Brief — Make an exact copy of the listing so that no picture is carried over.
________________________________________
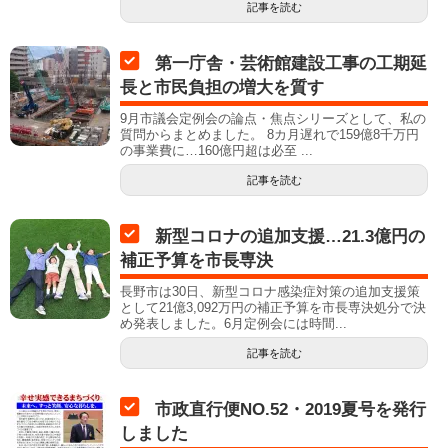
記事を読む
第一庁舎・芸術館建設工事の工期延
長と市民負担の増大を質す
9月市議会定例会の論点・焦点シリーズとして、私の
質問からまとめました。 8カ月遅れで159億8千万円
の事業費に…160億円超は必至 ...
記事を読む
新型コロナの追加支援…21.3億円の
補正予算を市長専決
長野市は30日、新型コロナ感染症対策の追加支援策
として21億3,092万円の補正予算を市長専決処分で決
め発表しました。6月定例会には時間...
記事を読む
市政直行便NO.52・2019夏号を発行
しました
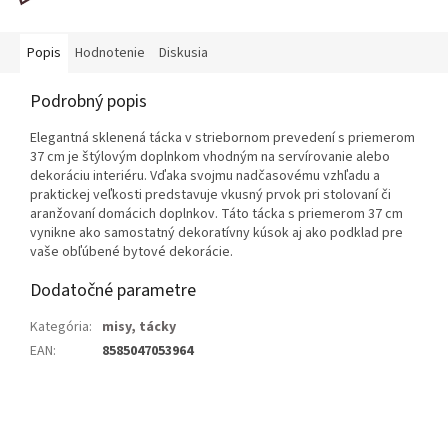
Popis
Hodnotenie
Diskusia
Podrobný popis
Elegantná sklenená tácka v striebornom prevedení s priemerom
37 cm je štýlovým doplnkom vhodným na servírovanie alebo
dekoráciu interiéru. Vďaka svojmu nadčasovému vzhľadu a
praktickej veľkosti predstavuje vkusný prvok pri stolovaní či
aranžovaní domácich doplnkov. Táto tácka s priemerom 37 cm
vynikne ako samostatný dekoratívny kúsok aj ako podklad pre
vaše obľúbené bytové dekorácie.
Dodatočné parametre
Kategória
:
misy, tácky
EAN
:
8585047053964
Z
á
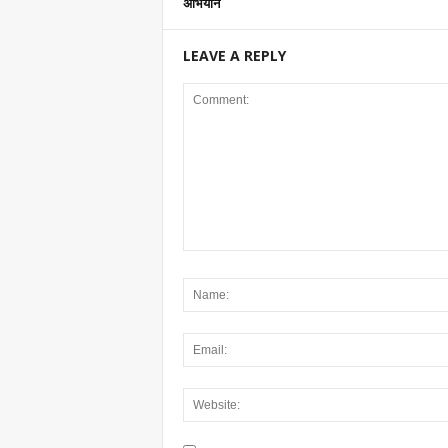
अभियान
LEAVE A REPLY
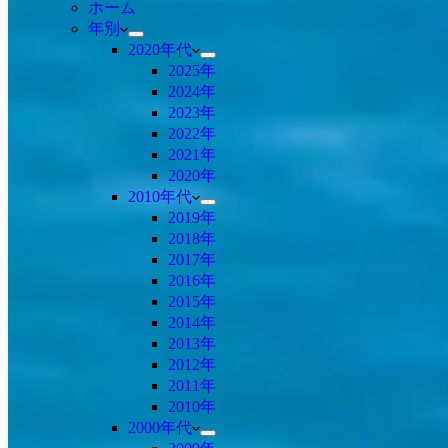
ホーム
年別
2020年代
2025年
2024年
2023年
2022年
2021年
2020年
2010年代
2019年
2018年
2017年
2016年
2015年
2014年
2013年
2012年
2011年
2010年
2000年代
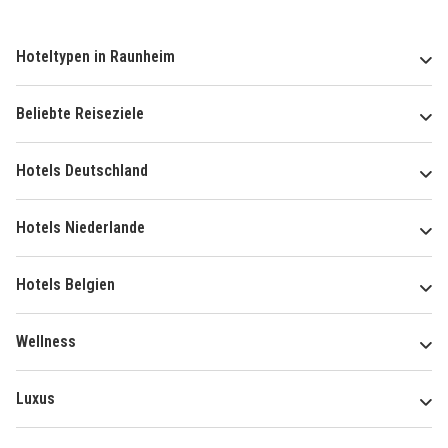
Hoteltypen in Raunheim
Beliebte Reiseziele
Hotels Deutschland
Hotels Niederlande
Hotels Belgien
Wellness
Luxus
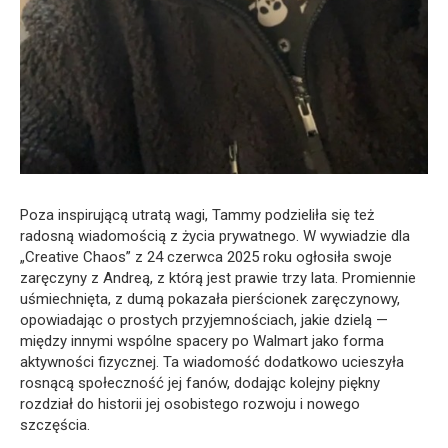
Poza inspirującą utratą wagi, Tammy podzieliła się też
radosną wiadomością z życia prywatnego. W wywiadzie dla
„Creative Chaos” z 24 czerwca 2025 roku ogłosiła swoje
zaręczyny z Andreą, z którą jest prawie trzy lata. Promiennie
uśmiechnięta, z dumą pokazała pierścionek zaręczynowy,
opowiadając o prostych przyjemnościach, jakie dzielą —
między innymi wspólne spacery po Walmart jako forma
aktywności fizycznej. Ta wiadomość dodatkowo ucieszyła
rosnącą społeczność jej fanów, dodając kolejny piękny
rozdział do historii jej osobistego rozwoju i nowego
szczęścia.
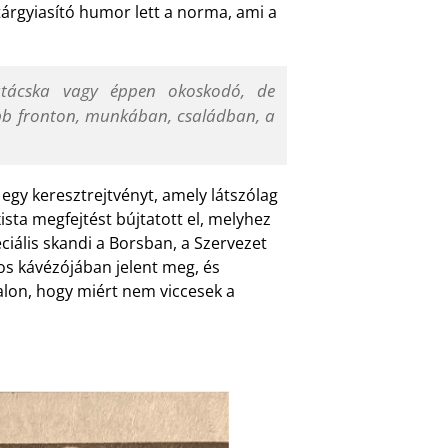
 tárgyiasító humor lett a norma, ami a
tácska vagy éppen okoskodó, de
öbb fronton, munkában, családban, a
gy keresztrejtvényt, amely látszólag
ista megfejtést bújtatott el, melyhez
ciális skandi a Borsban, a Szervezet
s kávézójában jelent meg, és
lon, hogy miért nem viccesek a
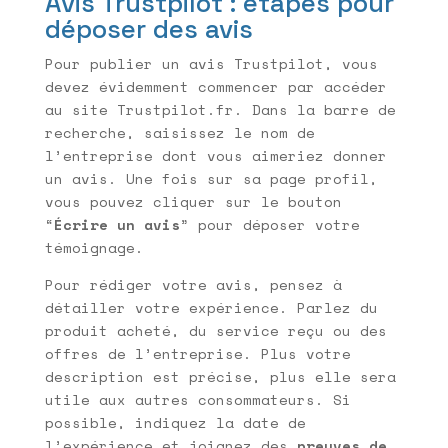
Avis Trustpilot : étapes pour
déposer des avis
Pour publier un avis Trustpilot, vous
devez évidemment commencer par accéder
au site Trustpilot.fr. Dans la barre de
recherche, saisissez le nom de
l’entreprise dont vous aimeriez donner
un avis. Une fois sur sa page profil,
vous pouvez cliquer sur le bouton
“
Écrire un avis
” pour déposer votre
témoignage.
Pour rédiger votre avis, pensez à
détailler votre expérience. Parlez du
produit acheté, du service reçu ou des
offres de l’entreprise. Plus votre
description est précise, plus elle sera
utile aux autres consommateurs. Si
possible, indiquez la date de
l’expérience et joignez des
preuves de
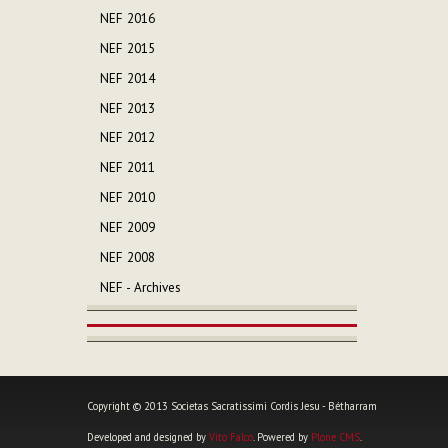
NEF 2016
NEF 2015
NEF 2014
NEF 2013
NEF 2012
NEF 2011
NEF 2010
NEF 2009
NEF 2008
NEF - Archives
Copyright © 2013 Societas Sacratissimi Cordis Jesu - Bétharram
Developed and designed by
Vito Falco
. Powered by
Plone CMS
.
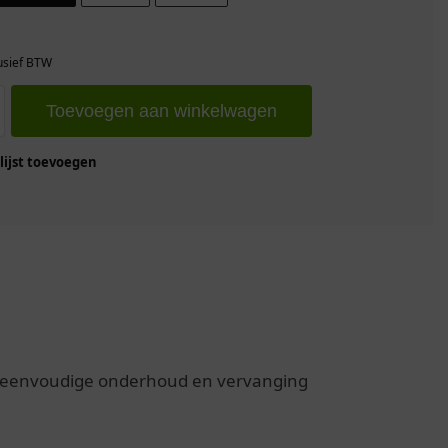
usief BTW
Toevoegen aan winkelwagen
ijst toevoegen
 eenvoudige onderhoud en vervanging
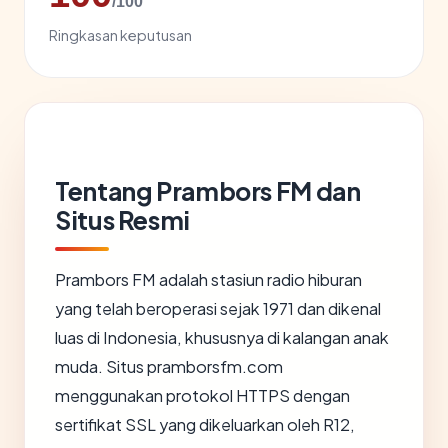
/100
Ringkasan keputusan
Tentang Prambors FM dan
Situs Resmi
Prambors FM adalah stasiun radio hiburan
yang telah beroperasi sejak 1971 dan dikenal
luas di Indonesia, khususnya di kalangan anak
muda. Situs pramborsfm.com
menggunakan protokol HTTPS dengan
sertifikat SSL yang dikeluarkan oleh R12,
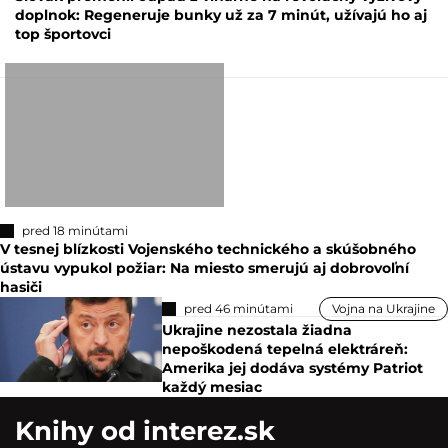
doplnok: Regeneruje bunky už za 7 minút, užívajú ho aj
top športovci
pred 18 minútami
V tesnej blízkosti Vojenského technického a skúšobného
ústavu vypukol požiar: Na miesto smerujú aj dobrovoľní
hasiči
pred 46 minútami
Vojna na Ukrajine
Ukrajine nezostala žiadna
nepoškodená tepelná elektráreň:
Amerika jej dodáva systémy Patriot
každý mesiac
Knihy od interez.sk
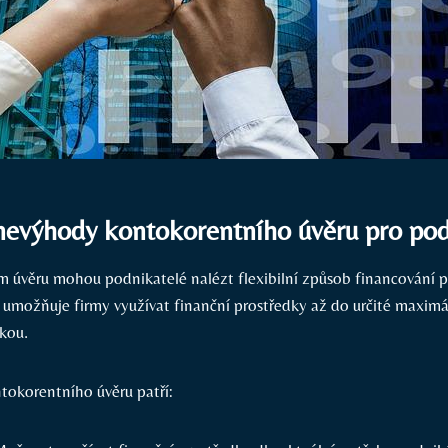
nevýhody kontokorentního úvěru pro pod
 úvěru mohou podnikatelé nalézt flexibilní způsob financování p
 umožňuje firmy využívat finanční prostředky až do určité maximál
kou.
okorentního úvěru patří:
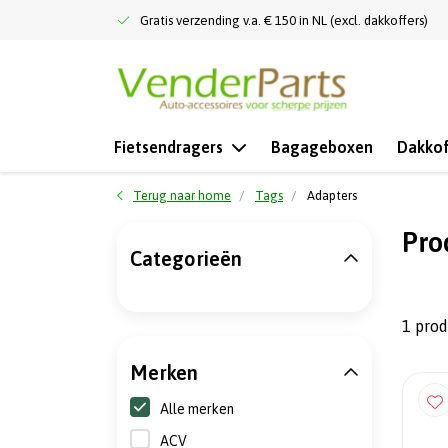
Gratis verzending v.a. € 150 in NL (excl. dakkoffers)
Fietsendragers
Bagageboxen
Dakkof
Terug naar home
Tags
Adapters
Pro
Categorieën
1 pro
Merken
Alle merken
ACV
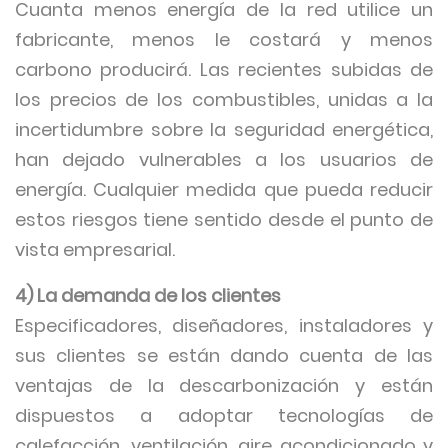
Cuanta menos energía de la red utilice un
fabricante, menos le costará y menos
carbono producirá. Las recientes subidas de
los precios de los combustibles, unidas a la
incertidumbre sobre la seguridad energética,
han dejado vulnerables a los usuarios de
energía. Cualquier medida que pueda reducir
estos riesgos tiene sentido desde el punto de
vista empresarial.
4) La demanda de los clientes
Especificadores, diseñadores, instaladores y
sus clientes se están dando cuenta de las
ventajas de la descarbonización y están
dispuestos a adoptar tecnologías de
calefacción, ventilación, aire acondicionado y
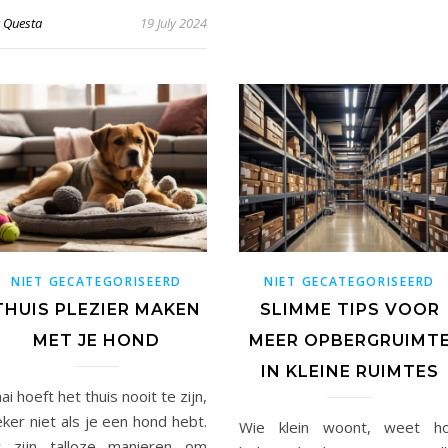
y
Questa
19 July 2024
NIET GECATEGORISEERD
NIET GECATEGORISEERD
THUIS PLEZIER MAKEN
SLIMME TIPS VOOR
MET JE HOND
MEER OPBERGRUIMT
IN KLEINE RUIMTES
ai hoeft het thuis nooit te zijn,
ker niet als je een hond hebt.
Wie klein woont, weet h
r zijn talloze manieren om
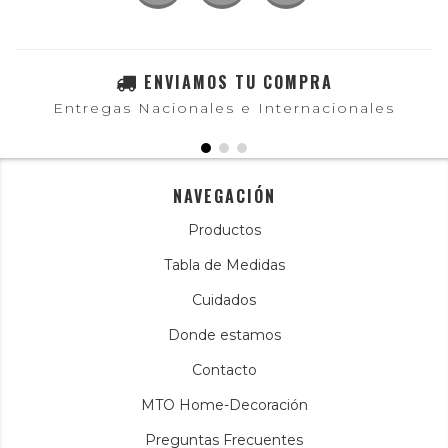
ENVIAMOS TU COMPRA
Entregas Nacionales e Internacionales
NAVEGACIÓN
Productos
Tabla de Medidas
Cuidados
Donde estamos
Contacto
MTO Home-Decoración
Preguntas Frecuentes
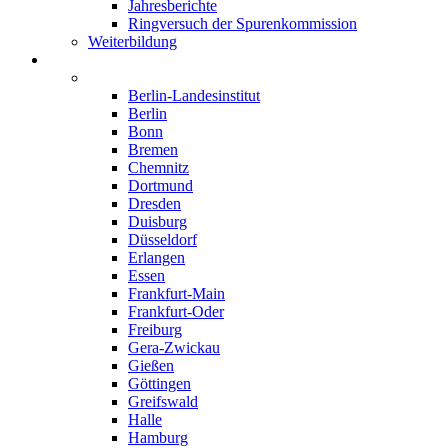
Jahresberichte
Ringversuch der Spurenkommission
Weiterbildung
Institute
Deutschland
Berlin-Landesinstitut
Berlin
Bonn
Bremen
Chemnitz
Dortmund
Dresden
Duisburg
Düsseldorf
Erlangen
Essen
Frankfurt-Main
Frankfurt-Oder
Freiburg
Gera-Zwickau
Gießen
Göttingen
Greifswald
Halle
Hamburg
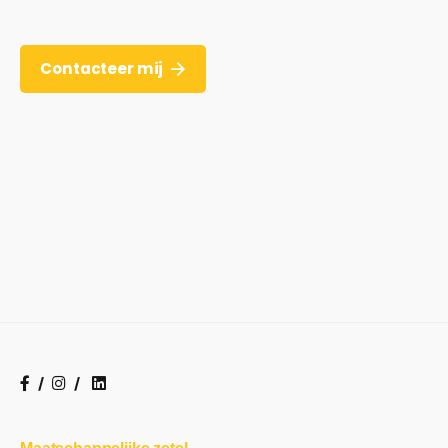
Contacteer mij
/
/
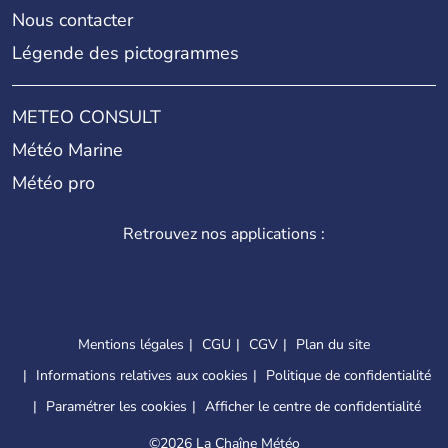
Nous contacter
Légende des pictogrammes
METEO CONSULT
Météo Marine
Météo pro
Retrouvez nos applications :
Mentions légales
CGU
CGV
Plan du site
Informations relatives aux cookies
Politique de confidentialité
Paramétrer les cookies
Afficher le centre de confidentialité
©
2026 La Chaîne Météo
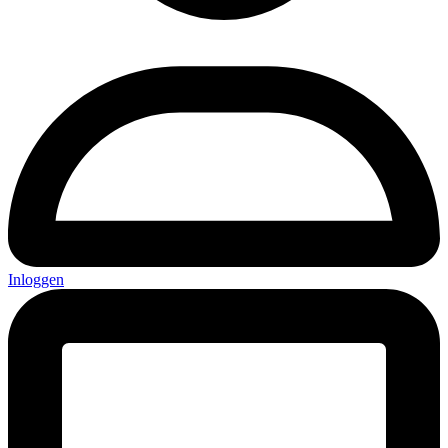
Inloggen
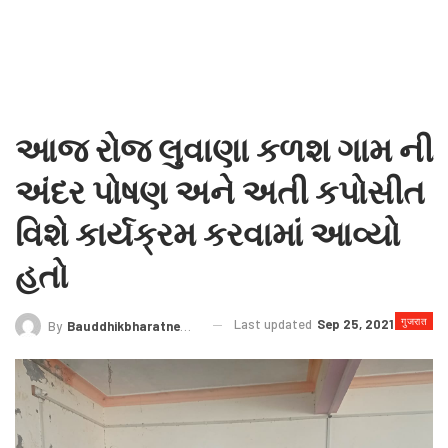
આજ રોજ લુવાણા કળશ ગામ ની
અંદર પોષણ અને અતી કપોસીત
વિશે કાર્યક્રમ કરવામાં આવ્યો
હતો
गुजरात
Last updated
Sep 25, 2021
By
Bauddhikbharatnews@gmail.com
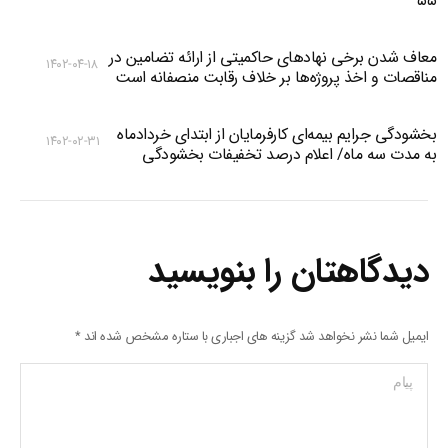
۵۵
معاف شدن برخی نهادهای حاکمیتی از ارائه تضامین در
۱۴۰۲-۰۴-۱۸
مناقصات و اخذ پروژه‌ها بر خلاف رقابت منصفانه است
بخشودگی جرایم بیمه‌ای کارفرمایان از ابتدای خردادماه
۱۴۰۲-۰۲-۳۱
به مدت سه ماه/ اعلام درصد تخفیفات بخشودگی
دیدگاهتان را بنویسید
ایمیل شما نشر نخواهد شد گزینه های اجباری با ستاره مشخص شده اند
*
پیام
________________________________________
Expected output —
記事を読む
第一庁舎・芸術館建設工事の工期延
長と市民負担の増大を質す
9月市議会定例会の論点・焦点シリーズとして、私の
質問からまとめました。 8カ月遅れで159億8千万円
の事業費に…160億円超は必至 ...
記事を読む
新型コロナの追加支援…21.3億円の
補正予算を市長専決
長野市は30日、新型コロナ感染症対策の追加支援策
として21億3,092万円の補正予算を市長専決処分で決
め発表しました。6月定例会には時間...
記事を読む
市政直行便NO.52・2019夏号を発行
しました
Popis
Hodnotenie
Diskusia
Podrobný popis
Elegantná sklenená tácka v striebornom prevedení s priemerom
37 cm je štýlovým doplnkom vhodným na servírovanie alebo
dekoráciu interiéru. Vďaka svojmu nadčasovému vzhľadu a
praktickej veľkosti predstavuje vkusný prvok pri stolovaní či
aranžovaní domácich doplnkov. Táto tácka s priemerom 37 cm
vynikne ako samostatný dekoratívny kúsok aj ako podklad pre
vaše obľúbené bytové dekorácie.
Dodatočné parametre
Kategória
:
misy, tácky
EAN
:
8585047053964
Z
á
अभियान
LEAVE A REPLY
ホーム
年別
2020年代
2025年
2024年
2023年
2022年
2021年
2020年
2010年代
2019年
2018年
2017年
2016年
2015年
2014年
2013年
2012年
2011年
2010年
2000年代
Hoteltypen in Raunheim
Beliebte Reiseziele
Hotels Deutschland
Hotels Niederlande
Hotels Belgien
Wellness
Luxus
Poza inspirującą utratą wagi, Tammy podzieliła się też
radosną wiadomością z życia prywatnego. W wywiadzie dla
„Creative Chaos” z 24 czerwca 2025 roku ogłosiła swoje
zaręczyny z Andreą, z którą jest prawie trzy lata. Promiennie
uśmiechnięta, z dumą pokazała pierścionek zaręczynowy,
opowiadając o prostych przyjemnościach, jakie dzielą —
między innymi wspólne spacery po Walmart jako forma
aktywności fizycznej. Ta wiadomość dodatkowo ucieszyła
rosnącą społeczność jej fanów, dodając kolejny piękny
rozdział do historii jej osobistego rozwoju i nowego
szczęścia.
 tárgyiasító humor lett a norma, ami a
tácska vagy éppen okoskodó, de
öbb fronton, munkában, családban, a
gy keresztrejtvényt, amely látszólag
ista megfejtést bújtatott el, melyhez
ciális skandi a Borsban, a Szervezet
s kávézójában jelent meg, és
lon, hogy miért nem viccesek a
Avis Trustpilot : étapes pour
déposer des avis
Pour publier un avis Trustpilot, vous
devez évidemment commencer par accéder
au site Trustpilot.fr. Dans la barre de
recherche, saisissez le nom de
l’entreprise dont vous aimeriez donner
un avis. Une fois sur sa page profil,
vous pouvez cliquer sur le bouton
“
Écrire un avis
” pour déposer votre
témoignage.
Pour rédiger votre avis, pensez à
détailler votre expérience. Parlez du
produit acheté, du service reçu ou des
offres de l’entreprise. Plus votre
description est précise, plus elle sera
utile aux autres consommateurs. Si
possible, indiquez la date de
l’expérience et joignez des
preuves de
NEF 2016
NEF 2015
NEF 2014
NEF 2013
NEF 2012
NEF 2011
NEF 2010
NEF 2009
NEF 2008
NEF - Archives
Copyright © 2013 Societas Sacratissimi Cordis Jesu - Bétharram
Developed and designed by
Vito Falco
. Powered by
Plone CMS
.
usief BTW
Toevoegen aan winkelwagen
ijst toevoegen
 eenvoudige onderhoud en vervanging
/100
Ringkasan keputusan
Tentang Prambors FM dan
Situs Resmi
Prambors FM adalah stasiun radio hiburan
yang telah beroperasi sejak 1971 dan dikenal
luas di Indonesia, khususnya di kalangan anak
muda. Situs pramborsfm.com
menggunakan protokol HTTPS dengan
sertifikat SSL yang dikeluarkan oleh R12,
doplnok: Regeneruje bunky už za 7 minút, užívajú ho aj
top športovci
pred 18 minútami
V tesnej blízkosti Vojenského technického a skúšobného
ústavu vypukol požiar: Na miesto smerujú aj dobrovoľní
hasiči
pred 46 minútami
Vojna na Ukrajine
Ukrajine nezostala žiadna
nepoškodená tepelná elektráreň:
Amerika jej dodáva systémy Patriot
každý mesiac
Knihy od interez.sk
nevýhody kontokorentního úvěru pro pod
 úvěru mohou podnikatelé nalézt flexibilní způsob financování p
 umožňuje firmy využívat finanční prostředky až do určité maximál
kou.
okorentního úvěru patří:
Gratis verzending v.a. € 150 in NL (excl. dakkoffers)
Fietsendragers
Bagageboxen
Dakkof
Terug naar home
Tags
Adapters
Pro
Categorieën
1 pro
Merken
Alle merken
ACV
Cuanta menos energía de la red utilice un
fabricante, menos le costará y menos
carbono producirá. Las recientes subidas de
los precios de los combustibles, unidas a la
incertidumbre sobre la seguridad energética,
han dejado vulnerables a los usuarios de
energía. Cualquier medida que pueda reducir
estos riesgos tiene sentido desde el punto de
vista empresarial.
4) La demanda de los clientes
Especificadores, diseñadores, instaladores y
sus clientes se están dando cuenta de las
ventajas de la descarbonización y están
dispuestos a adoptar tecnologías de
calefacción, ventilación, aire acondicionado y
y
Questa
19 July 2024
NIET GECATEGORISEERD
NIET GECATEGORISEERD
THUIS PLEZIER MAKEN
SLIMME TIPS VOOR
MET JE HOND
MEER OPBERGRUIMT
IN KLEINE RUIMTES
ai hoeft het thuis nooit te zijn,
ker niet als je een hond hebt.
Wie klein woont, weet h
r zijn talloze manieren om
ENVIAMOS TU COMPRA
Entregas Nacionales e Internacionales
NAVEGACIÓN
Productos
Tabla de Medidas
Cuidados
Donde estamos
Contacto
MTO Home-Decoración
Preguntas Frecuentes
Jahresberichte
Ringversuch der Spurenkommission
Weiterbildung
Institute
Deutschland
Berlin-Landesinstitut
Berlin
Bonn
Bremen
Chemnitz
Dortmund
Dresden
Duisburg
Düsseldorf
Erlangen
Essen
Frankfurt-Main
Frankfurt-Oder
Freiburg
Gera-Zwickau
Gießen
Göttingen
Greifswald
Halle
Hamburg
Contacteer mij
/
/
Nous contacter
Légende des pictogrammes
METEO CONSULT
Météo Marine
Météo pro
Retrouvez nos applications :
Mentions légales
CGU
CGV
Plan du site
Informations relatives aux cookies
Politique de confidentialité
Paramétrer les cookies
Afficher le centre de confidentialité
©
2026 La Chaîne Météo
Inloggen
આજ રોજ લુવાણા કળશ ગામ ની
અંદર પોષણ અને અતી કપોસીત
વિશે કાર્યક્રમ કરવામાં આવ્યો
હતો
गुजरात
Last updated
Sep 25, 2021
By
Bauddhikbharatnews@gmail.com
۵۵
معاف شدن برخی نهادهای حاکمیتی از ارائه تضامین در
۱۴۰۲-۰۴-۱۸
مناقصات و اخذ پروژه‌ها بر خلاف رقابت منصفانه است
بخشودگی جرایم بیمه‌ای کارفرمایان از ابتدای خردادماه
۱۴۰۲-۰۲-۳۱
به مدت سه ماه/ اعلام درصد تخفیفات بخشودگی
دیدگاهتان را بنویسید
ایمیل شما نشر نخواهد شد گزینه های اجباری با ستاره مشخص شده اند
*
پیام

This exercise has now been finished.